You need reliable information to make decisions about risk and business outcomes. Often this information is so valuable that you may seek to purchase it directly through 3rd party data providers to augment your internal data.
Yet, how often do you consider the impact of data quality on your decisions? Poor information can have detrimental effects on business decisions, and consequently, your business performance, innovation, and competitiveness. In fact, according to Gartner, 40% of all business initiatives fail to achieve their targeted benefits as a result of poor data quality.
Organizations that treat information as a corporate asset should engage in the same quality assessment discipline as with their traditional assets. This means monitoring and improving the quality and value of their information continuously.
In this post, we’re going to explore a practical framework for assessing and comparing data quality. This can be applied to data produced internally, as well as data purchased from 3rd party vendors.
Assessing data quality is a small but important component in measuring the overall value of information assets, which I’ve written about in a separate post.
Objective Data Quality Metrics
The most common data quality metrics can be broken down into the following categories:
- Accuracy – How accurately does each available data field represent reality? This is also commonly referred to as the validity of data.
- Coverage – What percentage of the events or objects of interest have records? For example, if you care about all companies in North America, what percent of North American companies are represented in the dataset?
- Completeness – Of all provided records, what percentage of the available fields have a value?

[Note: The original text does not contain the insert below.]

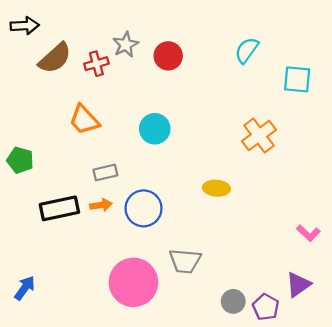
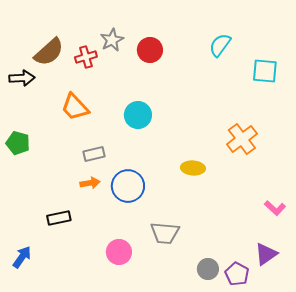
black arrow: (25, 26) -> (22, 78), moved
orange cross: (259, 135) -> (242, 139), moved
black rectangle: (59, 208) -> (59, 218), moved, size x0.7
pink circle: (133, 282) -> (119, 252), size x0.6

- Integrity – If there are relationships present in the data, how often are the expectations between related attributes violated? For example, the total funds raised by a company should always equal the sum of individual fundraising events for that company, or foreign keys should always point to records that exist (referential integrity).
- Consistency – How consistent is the data in format and structure within and across datasets?
- Duplication – What percentage of all records are duplicates?
- Precision – How exact is the data? What is the level of detail of unstructured data like text or images? What is the delivery frequency of the data provided?
- Timeliness – What is the probability that the data represent the values in the real world at any given time? Note that we’re not interested in the time lag between an event happening in the real-world and the event showing up in the dataset. In practice, this is extremely hard to verify and the business often cares more about the dataset being in sync with the source, rather than the time-lag itself.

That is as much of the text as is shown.